As we descended down to the reservoir we got some protection from the icy wind that had been whipping over the lip of the peaks; there was still some snow lying on the high grounds. The descent was over all to quickly and the quads had taken a beating. We skirted around the reservoir, past an old pump house (I think that’s what it is) before starting the tough, slippery climb back to the ridge. This was familiar ground- we did the climb during the early hours of the 10 Peaks ultra; it was better in the dark…. I couldn’t see the climb that I had ahead! After a few “oh shit” moments where earth/stone slipped from beneath me, we were back on the ridge traversing back towards Pen Y Fan. With all of the earlier peaks in view we took a sharp left to take the speedy descent back to the road. Although the picture doesn’t show it, Mike was taking it easy at this point after rolling his ankle on the descent to the reservoir
And that was it. A little jolly along some tarmac and we were back at the car. 12.9 miles – a perfectly planned route by Mike!

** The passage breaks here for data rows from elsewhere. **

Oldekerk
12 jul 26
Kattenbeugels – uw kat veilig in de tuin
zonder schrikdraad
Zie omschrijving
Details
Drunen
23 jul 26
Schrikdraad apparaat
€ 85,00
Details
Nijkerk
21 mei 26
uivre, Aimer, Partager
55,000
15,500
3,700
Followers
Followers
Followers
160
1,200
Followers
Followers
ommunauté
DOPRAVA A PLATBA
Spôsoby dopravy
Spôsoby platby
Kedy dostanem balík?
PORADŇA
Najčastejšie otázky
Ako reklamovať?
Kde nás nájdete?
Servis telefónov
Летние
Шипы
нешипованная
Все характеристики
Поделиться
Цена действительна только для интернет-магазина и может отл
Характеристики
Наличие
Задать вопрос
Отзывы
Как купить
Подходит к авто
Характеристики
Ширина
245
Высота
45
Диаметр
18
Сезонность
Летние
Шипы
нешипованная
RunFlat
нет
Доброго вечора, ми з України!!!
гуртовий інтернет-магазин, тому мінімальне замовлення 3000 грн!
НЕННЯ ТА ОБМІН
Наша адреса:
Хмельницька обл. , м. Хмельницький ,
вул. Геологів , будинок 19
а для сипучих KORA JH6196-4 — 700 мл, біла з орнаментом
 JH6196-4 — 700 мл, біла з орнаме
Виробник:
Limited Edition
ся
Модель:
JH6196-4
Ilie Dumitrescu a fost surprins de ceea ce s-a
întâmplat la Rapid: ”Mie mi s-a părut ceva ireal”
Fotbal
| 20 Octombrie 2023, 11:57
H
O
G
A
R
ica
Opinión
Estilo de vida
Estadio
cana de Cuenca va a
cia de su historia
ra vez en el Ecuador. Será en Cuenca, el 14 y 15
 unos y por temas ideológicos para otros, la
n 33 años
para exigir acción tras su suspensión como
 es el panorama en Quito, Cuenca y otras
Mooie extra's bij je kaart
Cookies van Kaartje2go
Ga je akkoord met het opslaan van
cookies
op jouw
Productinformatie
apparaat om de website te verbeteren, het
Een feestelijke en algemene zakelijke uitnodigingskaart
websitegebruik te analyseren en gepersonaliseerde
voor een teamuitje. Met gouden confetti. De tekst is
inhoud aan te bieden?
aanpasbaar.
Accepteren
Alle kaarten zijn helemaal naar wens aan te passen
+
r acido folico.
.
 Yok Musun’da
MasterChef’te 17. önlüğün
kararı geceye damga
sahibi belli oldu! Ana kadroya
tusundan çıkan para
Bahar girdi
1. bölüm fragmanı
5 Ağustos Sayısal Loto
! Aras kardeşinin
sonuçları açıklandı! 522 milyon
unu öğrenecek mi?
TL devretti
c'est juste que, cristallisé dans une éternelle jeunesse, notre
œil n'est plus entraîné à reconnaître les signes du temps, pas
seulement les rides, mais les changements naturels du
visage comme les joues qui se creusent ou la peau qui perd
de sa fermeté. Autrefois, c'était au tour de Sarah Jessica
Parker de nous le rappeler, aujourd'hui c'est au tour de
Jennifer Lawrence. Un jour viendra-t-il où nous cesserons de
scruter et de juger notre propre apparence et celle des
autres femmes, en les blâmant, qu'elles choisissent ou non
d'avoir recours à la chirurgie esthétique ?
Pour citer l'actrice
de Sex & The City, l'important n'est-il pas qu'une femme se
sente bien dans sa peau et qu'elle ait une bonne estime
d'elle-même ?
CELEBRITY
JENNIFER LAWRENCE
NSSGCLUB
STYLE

Actually, on the subject of Mike. I owe him a big thank you. He has been a great training partner during the MdS prep- we’ve completed 2 ultras together, 4 or 5 adventure races and a good handful of long Sunday runs. Mike isn’t running the MdS, so I hugely appreciate the effort he’s made. It must be frustrating for him at times; running a at a slower pace because I’m hauling 9kg, or because I’m tired from the weekly mileage. When I’m back from the MdS I’m looking forward to dropping the pack and getting some speed back so we can attack the L50 again! We’ll home before midnight this time Mike!!!